1.4.2. Le sens de la réalité.

Pour S. Ferenczi, c'est cette projection primitive qui vient fonder la première différenciation entre le dedans et le dehors où s'origine le Moi : ". . . lorsque pour la première fois il distingue le perçu objectif du vécu subjectif." 148 Selon cette approche, le monde extérieur est d'abord une création subjective née de la contrainte d'un mouvement d'expulsion. La réalité se constitue alors sur les sédiments de ce qui ne peut pas être accepté par le Moi et qui le menace de l'intérieur. "Si plus tard il (l'enfant) désire se débarrasser d'affects désagréables sur le mode paranoïaque, il n'a pas besoin d'une méthode foncièrement nouvelle: de la même façon dont il a objectivé autrefois une partie de sa sensorialité, il expulsera une plus grande part du moi dans le monde extérieur, transformant encore plus d'affects subjectifs en sensations." 149

Ce premier temps, ce premier mouvement, en appelle un second: "l'introjection primitive". C'est le retour au sein du Moi des objets investis. Ces deux opérations vont régir les relations de l'enfant avec le monde extérieur et par voie de conséquence lui permettre de développer son Moi. Nous trouvons là un précurseur important des théories développées ultérieurement par M. Klein.
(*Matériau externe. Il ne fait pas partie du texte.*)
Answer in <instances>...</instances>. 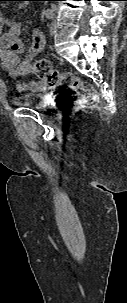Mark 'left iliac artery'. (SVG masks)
<instances>
[{
  "label": "left iliac artery",
  "mask_w": 127,
  "mask_h": 303,
  "mask_svg": "<svg viewBox=\"0 0 127 303\" xmlns=\"http://www.w3.org/2000/svg\"><path fill=\"white\" fill-rule=\"evenodd\" d=\"M45 15H46V17L48 19H53V17H54V10L50 9V8L46 9Z\"/></svg>",
  "instance_id": "1"
}]
</instances>
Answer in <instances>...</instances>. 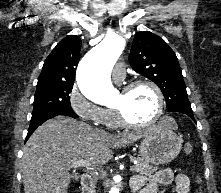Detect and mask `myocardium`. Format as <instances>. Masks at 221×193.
<instances>
[{
    "label": "myocardium",
    "instance_id": "obj_1",
    "mask_svg": "<svg viewBox=\"0 0 221 193\" xmlns=\"http://www.w3.org/2000/svg\"><path fill=\"white\" fill-rule=\"evenodd\" d=\"M142 85L149 86L154 91V94L157 99L156 112H155L154 116L149 121L144 122V123H137V122L130 121L127 118V116L125 115L124 111L120 107H114V111L116 113L118 121L124 127L135 128V129L147 128V127H150V126L156 124L163 115L164 104H165L164 95H163V92L160 89V87L152 80H149V79L134 80V81L126 84L124 86V88L122 89V92H128V91L134 89L135 87L142 86Z\"/></svg>",
    "mask_w": 221,
    "mask_h": 193
}]
</instances>
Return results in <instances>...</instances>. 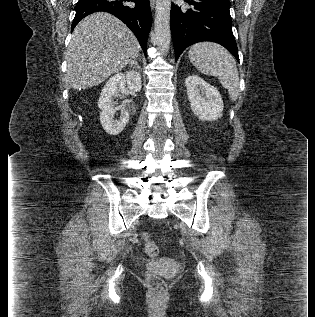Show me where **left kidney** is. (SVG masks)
I'll return each mask as SVG.
<instances>
[{"mask_svg": "<svg viewBox=\"0 0 315 317\" xmlns=\"http://www.w3.org/2000/svg\"><path fill=\"white\" fill-rule=\"evenodd\" d=\"M188 100L193 113L202 121H215L222 117L223 100L219 91L197 75L185 79Z\"/></svg>", "mask_w": 315, "mask_h": 317, "instance_id": "left-kidney-1", "label": "left kidney"}]
</instances>
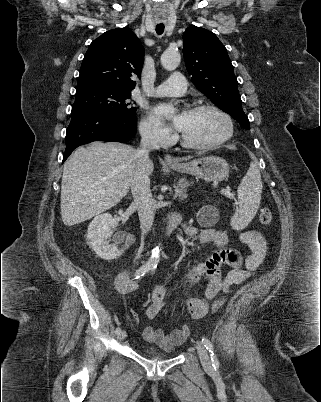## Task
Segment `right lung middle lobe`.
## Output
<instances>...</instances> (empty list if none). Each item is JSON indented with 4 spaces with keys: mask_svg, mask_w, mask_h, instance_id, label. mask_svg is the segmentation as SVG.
I'll return each mask as SVG.
<instances>
[{
    "mask_svg": "<svg viewBox=\"0 0 321 402\" xmlns=\"http://www.w3.org/2000/svg\"><path fill=\"white\" fill-rule=\"evenodd\" d=\"M131 92L98 84L77 85L71 116L92 113L107 116H135L130 106Z\"/></svg>",
    "mask_w": 321,
    "mask_h": 402,
    "instance_id": "dd1d6c3e",
    "label": "right lung middle lobe"
}]
</instances>
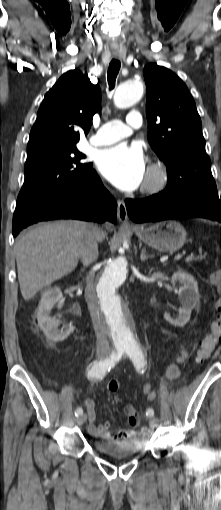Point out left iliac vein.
<instances>
[{"label": "left iliac vein", "mask_w": 221, "mask_h": 510, "mask_svg": "<svg viewBox=\"0 0 221 510\" xmlns=\"http://www.w3.org/2000/svg\"><path fill=\"white\" fill-rule=\"evenodd\" d=\"M149 424L152 428H157L158 427V419L156 417H150Z\"/></svg>", "instance_id": "obj_1"}]
</instances>
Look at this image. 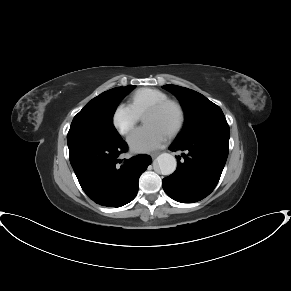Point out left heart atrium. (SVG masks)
<instances>
[{"label": "left heart atrium", "instance_id": "39dd6f15", "mask_svg": "<svg viewBox=\"0 0 291 291\" xmlns=\"http://www.w3.org/2000/svg\"><path fill=\"white\" fill-rule=\"evenodd\" d=\"M169 140V132L152 124L135 130L128 138L134 152H150L163 147Z\"/></svg>", "mask_w": 291, "mask_h": 291}]
</instances>
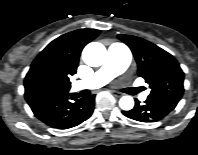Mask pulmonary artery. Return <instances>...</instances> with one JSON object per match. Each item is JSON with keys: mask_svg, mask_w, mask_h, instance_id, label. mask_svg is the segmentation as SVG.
<instances>
[{"mask_svg": "<svg viewBox=\"0 0 198 155\" xmlns=\"http://www.w3.org/2000/svg\"><path fill=\"white\" fill-rule=\"evenodd\" d=\"M131 55L122 44H113L108 48L107 58L103 66L90 77L75 81L72 84L74 91L82 89H96L109 83L113 78L123 73L129 66ZM146 99V94L140 96Z\"/></svg>", "mask_w": 198, "mask_h": 155, "instance_id": "e3ab8cb5", "label": "pulmonary artery"}]
</instances>
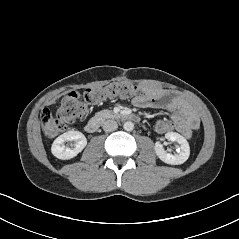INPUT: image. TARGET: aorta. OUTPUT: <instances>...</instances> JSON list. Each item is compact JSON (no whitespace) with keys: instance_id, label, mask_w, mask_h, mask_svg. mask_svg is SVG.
<instances>
[{"instance_id":"762f6f07","label":"aorta","mask_w":239,"mask_h":239,"mask_svg":"<svg viewBox=\"0 0 239 239\" xmlns=\"http://www.w3.org/2000/svg\"><path fill=\"white\" fill-rule=\"evenodd\" d=\"M123 128L125 131H132L134 129V124L131 121L124 123Z\"/></svg>"}]
</instances>
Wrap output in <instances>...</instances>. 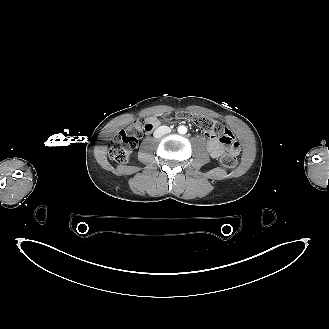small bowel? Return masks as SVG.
<instances>
[{"mask_svg":"<svg viewBox=\"0 0 329 329\" xmlns=\"http://www.w3.org/2000/svg\"><path fill=\"white\" fill-rule=\"evenodd\" d=\"M155 119L153 117H149L146 119L147 122L154 123ZM157 120L159 122L162 121H170L173 122L175 120V117L170 114H162L157 117ZM227 131L232 134L228 129ZM207 138V150L210 154L211 157L213 158H221L225 154V147L222 143H220L216 138L210 136V135H205ZM238 149L235 151L237 153Z\"/></svg>","mask_w":329,"mask_h":329,"instance_id":"obj_1","label":"small bowel"}]
</instances>
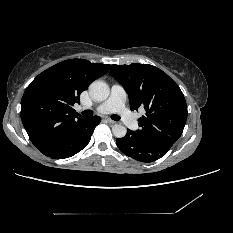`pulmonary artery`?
Segmentation results:
<instances>
[{"instance_id": "e3ab8cb5", "label": "pulmonary artery", "mask_w": 233, "mask_h": 233, "mask_svg": "<svg viewBox=\"0 0 233 233\" xmlns=\"http://www.w3.org/2000/svg\"><path fill=\"white\" fill-rule=\"evenodd\" d=\"M97 110L100 113L116 112L128 127L138 128L137 118L126 108V93L120 85L112 86L109 98Z\"/></svg>"}]
</instances>
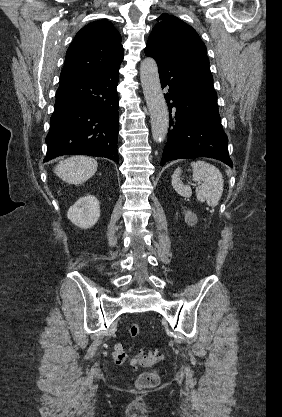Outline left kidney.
<instances>
[{
  "mask_svg": "<svg viewBox=\"0 0 282 417\" xmlns=\"http://www.w3.org/2000/svg\"><path fill=\"white\" fill-rule=\"evenodd\" d=\"M198 219L195 215V213H191V211H186L185 213V223L189 225V227H193V225H196Z\"/></svg>",
  "mask_w": 282,
  "mask_h": 417,
  "instance_id": "obj_1",
  "label": "left kidney"
}]
</instances>
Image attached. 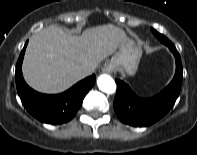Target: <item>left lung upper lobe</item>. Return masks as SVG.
Returning a JSON list of instances; mask_svg holds the SVG:
<instances>
[{"mask_svg":"<svg viewBox=\"0 0 197 155\" xmlns=\"http://www.w3.org/2000/svg\"><path fill=\"white\" fill-rule=\"evenodd\" d=\"M153 34L165 45H167L168 43H170V41L163 36L162 34L158 33L156 30H154L153 28L151 29Z\"/></svg>","mask_w":197,"mask_h":155,"instance_id":"left-lung-upper-lobe-1","label":"left lung upper lobe"}]
</instances>
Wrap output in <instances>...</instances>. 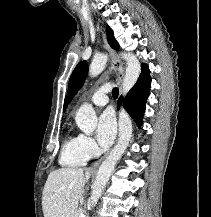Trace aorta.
Listing matches in <instances>:
<instances>
[{"label":"aorta","instance_id":"762f6f07","mask_svg":"<svg viewBox=\"0 0 211 217\" xmlns=\"http://www.w3.org/2000/svg\"><path fill=\"white\" fill-rule=\"evenodd\" d=\"M121 57L127 62L126 73L122 81V94L126 95L137 82L141 72V66L139 60L133 54L122 53ZM106 62L107 56L105 54L95 56L89 66V76L95 77L99 75L104 70ZM75 120L79 129L87 135L92 134L97 126L96 113L90 104H83L78 109ZM118 123V143L99 167L96 180L92 186V206L97 204L117 161L126 150L132 135V122L124 108H121L119 111Z\"/></svg>","mask_w":211,"mask_h":217}]
</instances>
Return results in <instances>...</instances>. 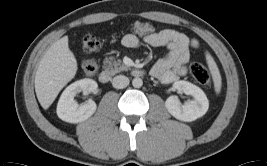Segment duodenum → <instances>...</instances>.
<instances>
[{
    "label": "duodenum",
    "instance_id": "1",
    "mask_svg": "<svg viewBox=\"0 0 267 166\" xmlns=\"http://www.w3.org/2000/svg\"><path fill=\"white\" fill-rule=\"evenodd\" d=\"M131 75L134 77H142L145 75V71L142 69H134L131 71ZM99 81L103 84H107L111 81L112 74L109 70H102L98 75Z\"/></svg>",
    "mask_w": 267,
    "mask_h": 166
}]
</instances>
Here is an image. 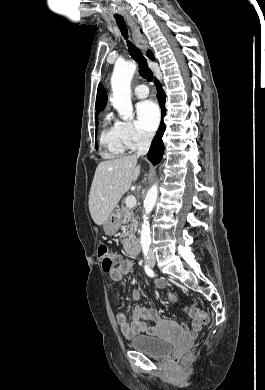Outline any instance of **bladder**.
Wrapping results in <instances>:
<instances>
[{
	"mask_svg": "<svg viewBox=\"0 0 265 390\" xmlns=\"http://www.w3.org/2000/svg\"><path fill=\"white\" fill-rule=\"evenodd\" d=\"M129 345L136 351L151 357H163L171 353L173 345L156 336L139 335L129 341Z\"/></svg>",
	"mask_w": 265,
	"mask_h": 390,
	"instance_id": "bladder-1",
	"label": "bladder"
}]
</instances>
S. Ferenczi va progressivement élaborer une théorie génétique du développement du Moi marquée par six étapes venant ponctuer le passage d'une position solipsiste, où règne la "toute puissance inconditionnelle", à la reconnaissance de l'altérité. De déceptions en déceptions, le sujet constitue un "sens de la réalité", il crée un monde différent de lui. De ce renoncement progressif à la mégalomanie naît une tentative de corriger l'écart entre monde interne et monde externe, entre perception et représentation : un système symbolique. "Ainsi s'établissent ces relations profondes, persistant toute la vie entre le corps humain et le monde des objets, que nous appelons relations symboliques." 150

Selon S. Ferenczi, la connaissance du monde est d'abord paranoïaque et le système symbolique le dernier refuge d'une toute puissance infantile déchue. Le sens de la réalité ne naît pas d'une confrontation perceptive brutale avec une extériorité radicale, mais de la construction d'une altérité répondant au négatif de soi. L'équilibre des mouvements de projection et d'introjection tisse une trame qui tente de contenir l'écart entre "intérieur" et "extérieur" donnant naissance à un système symbolique.

Notes
148.

FERENCZI S., 1909,"Transfert et introjection", Psychanalyse, t. 1, Payot, 1975, p. 101.

149.

FERENCZI S., 1909, op. cit., p. 101.

150.

FERENCZI S., 1913, "Le développement du sens de la réalité et ses stades.", Psychanalyse t. 2, Payot, 1978, p. 59.